▸ Data
Segment Open

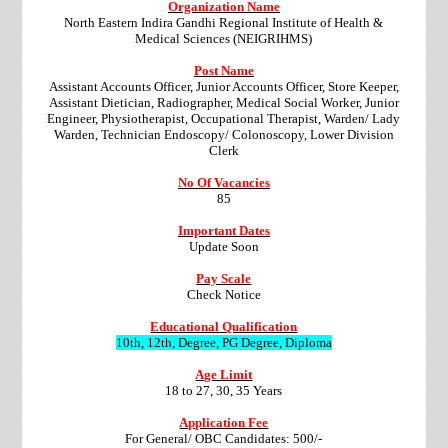
Organization Name
North Eastern Indira Gandhi Regional Institute of Health &
Medical Sciences (NEIGRIHMS)
Post Name
Assistant Accounts Officer, Junior Accounts Officer, Store Keeper,
Assistant Dietician, Radiographer, Medical Social Worker, Junior
Engineer, Physiotherapist, Occupational Therapist, Warden/ Lady
Warden, Technician Endoscopy/ Colonoscopy, Lower Division
Clerk
No Of Vacancies
85
Important Dates
Update Soon
Pay Scale
Check Notice
Educational Qualification
10th, 12th, Degree, PG Degree, Diploma
Age Limit
18 to 27, 30, 35 Years
Application Fee
For General/ OBC Candidates: 500/-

Segment Closed

▸ What the exercise asks
Pictures excluded, repeat exactly the lines from the top of the material through the line with "Assistant Dietician, Radiographer, Medical", including both of those lines.

▸ Answer space
Organization Name
North Eastern Indira Gandhi Regional Institute of Health &
Medical Sciences (NEIGRIHMS)
Post Name
Assistant Accounts Officer, Junior Accounts Officer, Store Keeper,
Assistant Dietician, Radiographer, Medical Social Worker, Junior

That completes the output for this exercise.